NEW YORK (Reuters) - Second-quarter earnings for S&P 500 companies are expected to have declined fractionally from the year-ago quarter, according to IBES data released on Wednesday from Refinitiv, with estimates for the just-finished period turning negative after gradually declining for weeks.
Analysts expect earnings for the quarter to have slipped 0.005%. If that forecast holds true, it would mark the first quarterly decline in earnings for companies in Wall Street's benchmark S&P 500 .SPX index since 2016, based on Refinitiv's data.

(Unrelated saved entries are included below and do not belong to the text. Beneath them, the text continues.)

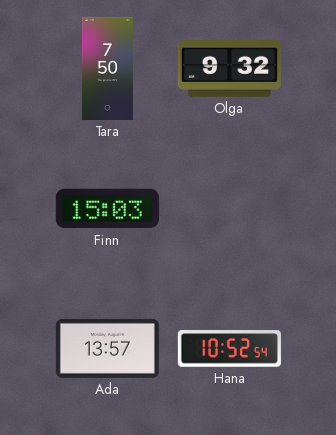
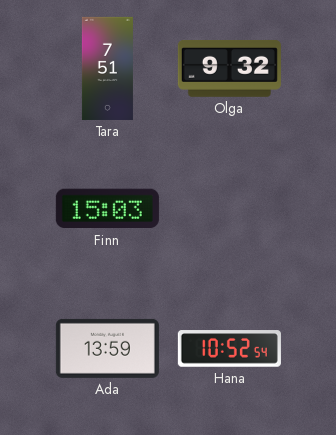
Tara: 7:50 -> 7:51
Ada: 13:57 -> 13:59
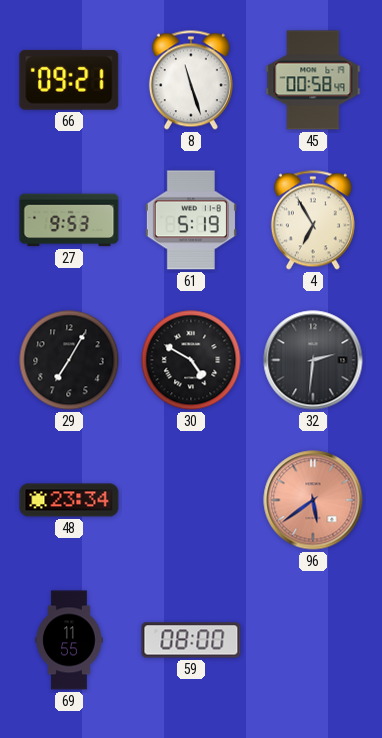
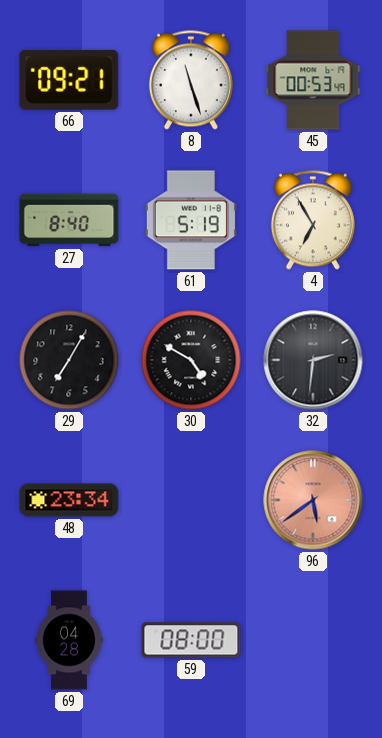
45: 00:58 -> 00:53
27: 9:53 -> 8:40
69: 11:55 -> 04:28
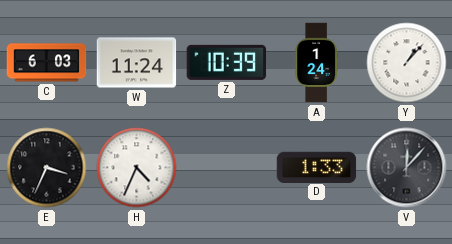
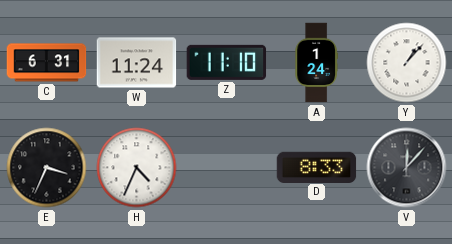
C: 6:03 -> 6:31
Z: 10:39 -> 11:10
D: 1:33 -> 8:33
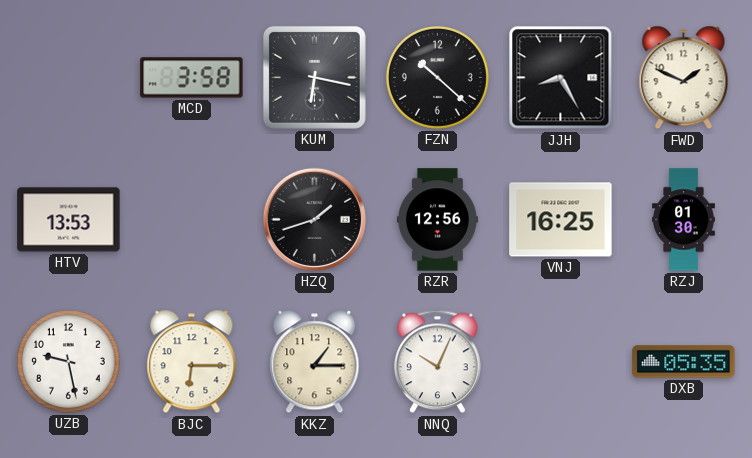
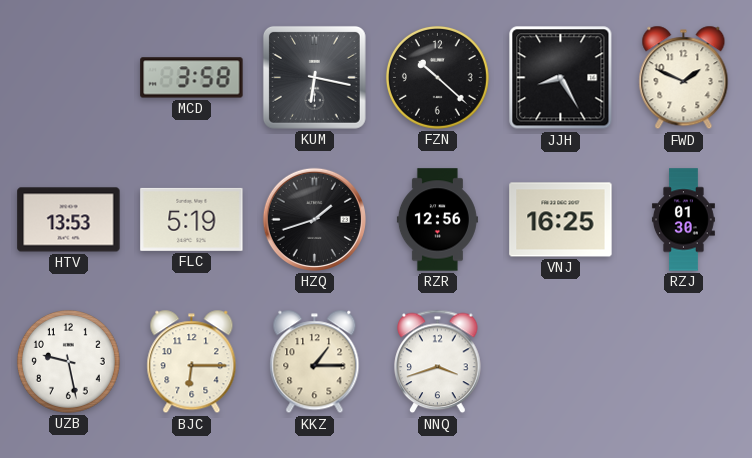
FLC: none -> 5:19
NNQ: 10:04 -> 3:42
DXB: 05:35 -> none
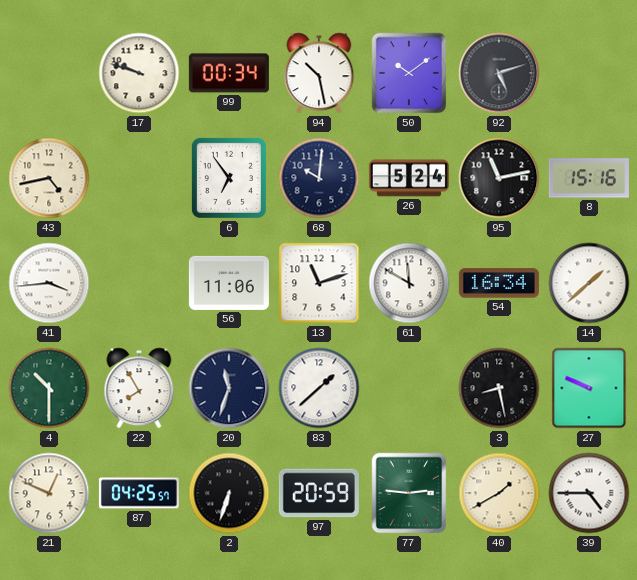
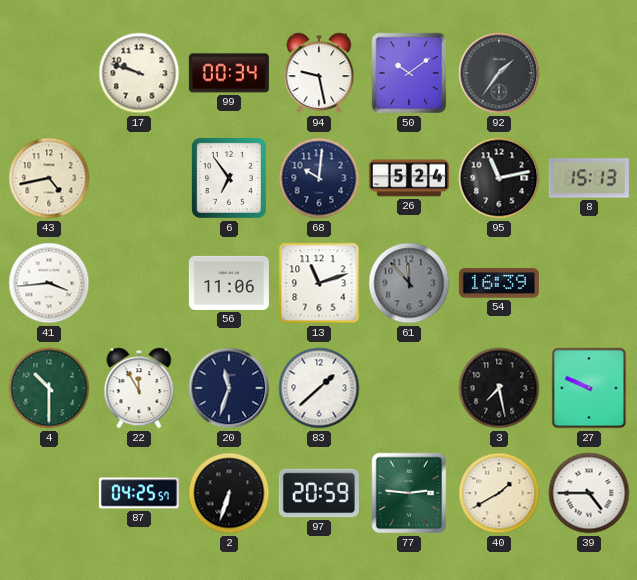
94: 10:28 -> 9:28
92: 5:12 -> 1:36
8: 15:16 -> 15:13
61: 11:50 -> 11:53
61 dial: white -> grey
54: 16:34 -> 16:39
14: 1:38 -> none
22: 7:55 -> 11:55
3: 8:28 -> 7:28
21: 12:49 -> none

But actual earnings could end in positive territory since the majority of companies tend to beat analysts’ expectations when they report. That is what took place in the first-quarter reporting period, which was forecast to show an earnings decline but ended with profit growth of 1.6%.
The second-quarter earnings season is due to start in earnest in less than two weeks.
Still, strategists note that guidance from companies for the second quarter has been more negative than recent quarters.
S&P 500 companies have been issuing negative outlooks for the second quarter at the highest rate since the first quarter of 2016, Nicholas Colas, co-founder of DataTrek Research, wrote in a research note Wednesday, citing data from FactSet.
So far, 87 have guided downward compared with an average of 74 per quarter going back to 2006, with technology companies responsible for most of the increase in warnings, he wrote.
Colas said lower global interest rates are largely responsible for the significantly higher valuation for the S&P 500 as it has returned to record highs after a strong six-month run.
“Corporate earnings have been stable,” he wrote.